Your task is to transcribe the records exactly, skipping every image.

──────

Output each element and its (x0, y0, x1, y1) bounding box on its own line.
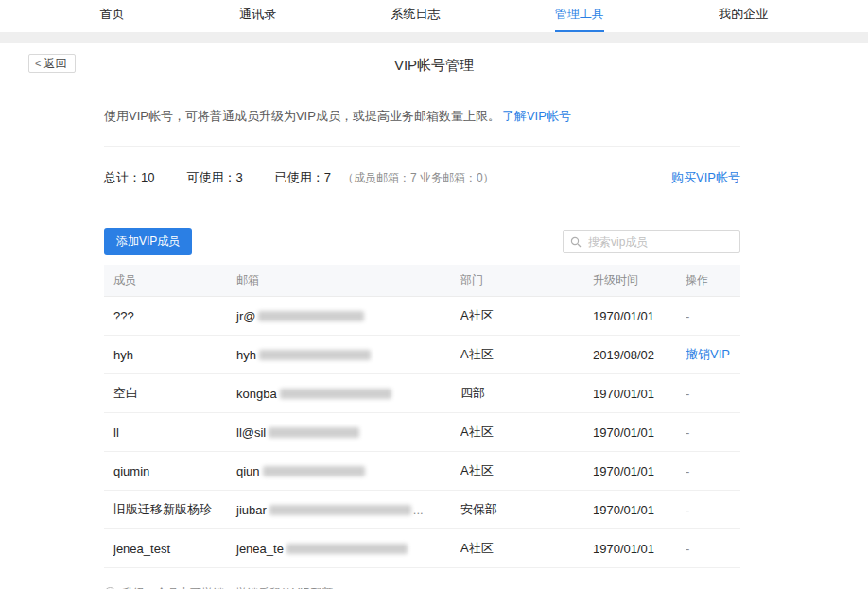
upgrade-time-cell: 1970/01/01 (583, 297, 676, 336)
nav-tab-contacts[interactable]: 通讯录 (239, 6, 276, 32)
redacted-email (286, 544, 408, 554)
department-cell: A社区 (451, 413, 583, 452)
action-cell: 撤销VIP (676, 336, 740, 374)
search-input[interactable] (586, 234, 733, 250)
department-cell: 四部 (451, 374, 583, 413)
column-header-action: 操作 (676, 265, 740, 297)
action-cell: - (676, 374, 740, 413)
table-header-row: 成员 邮箱 部门 升级时间 操作 (104, 265, 740, 297)
member-cell: ??? (104, 297, 227, 336)
main-content: 使用VIP帐号，可将普通成员升级为VIP成员，或提高业务邮箱数量上限。了解VIP… (104, 108, 740, 589)
search-icon (570, 236, 582, 248)
email-cell: ll@sil (227, 413, 451, 452)
redacted-email (259, 350, 371, 360)
action-cell: - (676, 413, 740, 452)
upgrade-time-cell: 1970/01/01 (583, 413, 676, 452)
intro-text-row: 使用VIP帐号，可将普通成员升级为VIP成员，或提高业务邮箱数量上限。了解VIP… (104, 108, 740, 125)
stat-used: 已使用：7 (275, 169, 331, 186)
redacted-email (269, 505, 411, 515)
intro-text: 使用VIP帐号，可将普通成员升级为VIP成员，或提高业务邮箱数量上限。 (104, 109, 500, 123)
email-cell: hyh (227, 336, 451, 374)
table-row: hyh hyh A社区 2019/08/02 撤销VIP (104, 336, 740, 374)
nav-tab-my-enterprise[interactable]: 我的企业 (719, 6, 768, 32)
department-cell: A社区 (451, 529, 583, 568)
member-cell: ll (104, 413, 227, 452)
table-toolbar: 添加VIP成员 (104, 228, 740, 255)
upgrade-time-cell: 2019/08/02 (583, 336, 676, 374)
add-vip-member-button[interactable]: 添加VIP成员 (104, 228, 192, 255)
upgrade-time-cell: 1970/01/01 (583, 452, 676, 491)
table-row: qiumin qiun A社区 1970/01/01 - (104, 452, 740, 491)
column-header-upgrade-time: 升级时间 (583, 265, 676, 297)
table-row: ??? jr@ A社区 1970/01/01 - (104, 297, 740, 336)
email-cell: kongba (227, 374, 451, 413)
footer-note-text: 升级一个月内可撤销，撤销后释放VIP配额 (122, 585, 333, 589)
revoke-vip-link[interactable]: 撤销VIP (686, 347, 730, 361)
email-cell: jiubar... (227, 491, 451, 529)
footer-note: i 升级一个月内可撤销，撤销后释放VIP配额 (104, 585, 740, 589)
department-cell: A社区 (451, 452, 583, 491)
table-row: 旧版迁移新版杨珍 jiubar... 安保部 1970/01/01 - (104, 491, 740, 529)
department-cell: 安保部 (451, 491, 583, 529)
page-title: VIP帐号管理 (0, 43, 868, 87)
section-divider (104, 146, 740, 147)
member-cell: 旧版迁移新版杨珍 (104, 491, 227, 529)
page-header: < 返回 VIP帐号管理 (0, 43, 868, 85)
department-cell: A社区 (451, 336, 583, 374)
stat-used-detail: （成员邮箱：7 业务邮箱：0） (342, 170, 495, 186)
back-button-label: 返回 (43, 58, 66, 69)
column-header-email: 邮箱 (227, 265, 451, 297)
quota-stats-row: 总计：10 可使用：3 已使用：7 （成员邮箱：7 业务邮箱：0） 购买VIP帐… (104, 169, 740, 186)
member-cell: hyh (104, 336, 227, 374)
chevron-left-icon: < (35, 59, 41, 69)
action-cell: - (676, 452, 740, 491)
nav-tab-home[interactable]: 首页 (100, 6, 125, 32)
redacted-email (280, 389, 391, 399)
redacted-email (269, 427, 359, 438)
nav-tab-system-logs[interactable]: 系统日志 (391, 6, 440, 32)
stat-total: 总计：10 (104, 169, 154, 186)
table-row: ll ll@sil A社区 1970/01/01 - (104, 413, 740, 452)
upgrade-time-cell: 1970/01/01 (583, 529, 676, 568)
email-cell: qiun (227, 452, 451, 491)
action-cell: - (676, 491, 740, 529)
upgrade-time-cell: 1970/01/01 (583, 491, 676, 529)
nav-tab-management-tools[interactable]: 管理工具 (555, 6, 604, 32)
action-cell: - (676, 297, 740, 336)
top-navigation: 首页 通讯录 系统日志 管理工具 我的企业 (0, 0, 868, 32)
column-header-department: 部门 (451, 265, 583, 297)
vip-members-table: 成员 邮箱 部门 升级时间 操作 ??? jr@ A社区 1970/01/01 … (104, 265, 740, 568)
header-divider-band (0, 32, 868, 43)
member-cell: jenea_test (104, 529, 227, 568)
redacted-email (263, 466, 365, 476)
department-cell: A社区 (451, 297, 583, 336)
email-cell: jenea_te (227, 529, 451, 568)
stat-available: 可使用：3 (186, 169, 242, 186)
table-row: 空白 kongba 四部 1970/01/01 - (104, 374, 740, 413)
member-cell: 空白 (104, 374, 227, 413)
member-cell: qiumin (104, 452, 227, 491)
column-header-member: 成员 (104, 265, 227, 297)
table-row: jenea_test jenea_te A社区 1970/01/01 - (104, 529, 740, 568)
action-cell: - (676, 529, 740, 568)
back-button[interactable]: < 返回 (28, 54, 76, 73)
learn-vip-link[interactable]: 了解VIP帐号 (502, 109, 571, 123)
email-cell: jr@ (227, 297, 451, 336)
upgrade-time-cell: 1970/01/01 (583, 374, 676, 413)
search-box[interactable] (563, 230, 740, 253)
buy-vip-link[interactable]: 购买VIP帐号 (671, 169, 740, 186)
redacted-email (258, 311, 364, 321)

──────

#### Solution for this task
Output each element and its (x0, y0, x1, y1) bounding box on its own line.
upgrade-time-cell: 1970/01/01 (583, 297, 676, 336)
nav-tab-contacts[interactable]: 通讯录 (239, 6, 276, 32)
redacted-email (286, 544, 408, 554)
department-cell: A社区 (451, 413, 583, 452)
action-cell: 撤销VIP (676, 336, 740, 374)
search-input[interactable] (586, 234, 733, 250)
department-cell: 四部 (451, 374, 583, 413)
column-header-action: 操作 (676, 265, 740, 297)
action-cell: - (676, 374, 740, 413)
table-header-row: 成员 邮箱 部门 升级时间 操作 (104, 265, 740, 297)
member-cell: ??? (104, 297, 227, 336)
main-content: 使用VIP帐号，可将普通成员升级为VIP成员，或提高业务邮箱数量上限。了解VIP… (104, 108, 740, 589)
search-icon (570, 236, 582, 248)
email-cell: ll@sil (227, 413, 451, 452)
redacted-email (259, 350, 371, 360)
action-cell: - (676, 413, 740, 452)
upgrade-time-cell: 1970/01/01 (583, 413, 676, 452)
intro-text-row: 使用VIP帐号，可将普通成员升级为VIP成员，或提高业务邮箱数量上限。了解VIP… (104, 108, 740, 125)
stat-used: 已使用：7 (275, 169, 331, 186)
redacted-email (269, 505, 411, 515)
intro-text: 使用VIP帐号，可将普通成员升级为VIP成员，或提高业务邮箱数量上限。 (104, 109, 500, 123)
email-cell: hyh (227, 336, 451, 374)
table-row: hyh hyh A社区 2019/08/02 撤销VIP (104, 336, 740, 374)
nav-tab-my-enterprise[interactable]: 我的企业 (719, 6, 768, 32)
department-cell: A社区 (451, 529, 583, 568)
member-cell: ll (104, 413, 227, 452)
table-toolbar: 添加VIP成员 (104, 228, 740, 255)
upgrade-time-cell: 2019/08/02 (583, 336, 676, 374)
add-vip-member-button[interactable]: 添加VIP成员 (104, 228, 192, 255)
upgrade-time-cell: 1970/01/01 (583, 452, 676, 491)
table-row: qiumin qiun A社区 1970/01/01 - (104, 452, 740, 491)
column-header-upgrade-time: 升级时间 (583, 265, 676, 297)
table-row: ??? jr@ A社区 1970/01/01 - (104, 297, 740, 336)
email-cell: kongba (227, 374, 451, 413)
footer-note-text: 升级一个月内可撤销，撤销后释放VIP配额 (122, 585, 333, 589)
revoke-vip-link[interactable]: 撤销VIP (686, 347, 730, 361)
email-cell: jiubar... (227, 491, 451, 529)
footer-note: i 升级一个月内可撤销，撤销后释放VIP配额 (104, 585, 740, 589)
department-cell: A社区 (451, 452, 583, 491)
table-row: 旧版迁移新版杨珍 jiubar... 安保部 1970/01/01 - (104, 491, 740, 529)
department-cell: 安保部 (451, 491, 583, 529)
page-title: VIP帐号管理 (0, 43, 868, 87)
section-divider (104, 146, 740, 147)
member-cell: 旧版迁移新版杨珍 (104, 491, 227, 529)
page-header: < 返回 VIP帐号管理 (0, 43, 868, 85)
department-cell: A社区 (451, 336, 583, 374)
stat-used-detail: （成员邮箱：7 业务邮箱：0） (342, 170, 495, 186)
back-button-label: 返回 (43, 58, 66, 69)
column-header-email: 邮箱 (227, 265, 451, 297)
quota-stats-row: 总计：10 可使用：3 已使用：7 （成员邮箱：7 业务邮箱：0） 购买VIP帐… (104, 169, 740, 186)
member-cell: hyh (104, 336, 227, 374)
chevron-left-icon: < (35, 59, 41, 69)
action-cell: - (676, 452, 740, 491)
nav-tab-home[interactable]: 首页 (100, 6, 125, 32)
redacted-email (280, 389, 391, 399)
redacted-email (269, 427, 359, 438)
nav-tab-system-logs[interactable]: 系统日志 (391, 6, 440, 32)
stat-total: 总计：10 (104, 169, 154, 186)
table-row: ll ll@sil A社区 1970/01/01 - (104, 413, 740, 452)
upgrade-time-cell: 1970/01/01 (583, 529, 676, 568)
email-cell: qiun (227, 452, 451, 491)
action-cell: - (676, 491, 740, 529)
upgrade-time-cell: 1970/01/01 (583, 491, 676, 529)
nav-tab-management-tools[interactable]: 管理工具 (555, 6, 604, 32)
action-cell: - (676, 297, 740, 336)
top-navigation: 首页 通讯录 系统日志 管理工具 我的企业 (0, 0, 868, 32)
column-header-department: 部门 (451, 265, 583, 297)
vip-members-table: 成员 邮箱 部门 升级时间 操作 ??? jr@ A社区 1970/01/01 … (104, 265, 740, 568)
header-divider-band (0, 32, 868, 43)
member-cell: jenea_test (104, 529, 227, 568)
redacted-email (263, 466, 365, 476)
department-cell: A社区 (451, 297, 583, 336)
email-cell: jenea_te (227, 529, 451, 568)
stat-available: 可使用：3 (186, 169, 242, 186)
table-row: 空白 kongba 四部 1970/01/01 - (104, 374, 740, 413)
member-cell: 空白 (104, 374, 227, 413)
member-cell: qiumin (104, 452, 227, 491)
column-header-member: 成员 (104, 265, 227, 297)
table-row: jenea_test jenea_te A社区 1970/01/01 - (104, 529, 740, 568)
action-cell: - (676, 529, 740, 568)
back-button[interactable]: < 返回 (28, 54, 76, 73)
learn-vip-link[interactable]: 了解VIP帐号 (502, 109, 571, 123)
email-cell: jr@ (227, 297, 451, 336)
upgrade-time-cell: 1970/01/01 (583, 374, 676, 413)
search-box[interactable] (563, 230, 740, 253)
buy-vip-link[interactable]: 购买VIP帐号 (671, 169, 740, 186)
redacted-email (258, 311, 364, 321)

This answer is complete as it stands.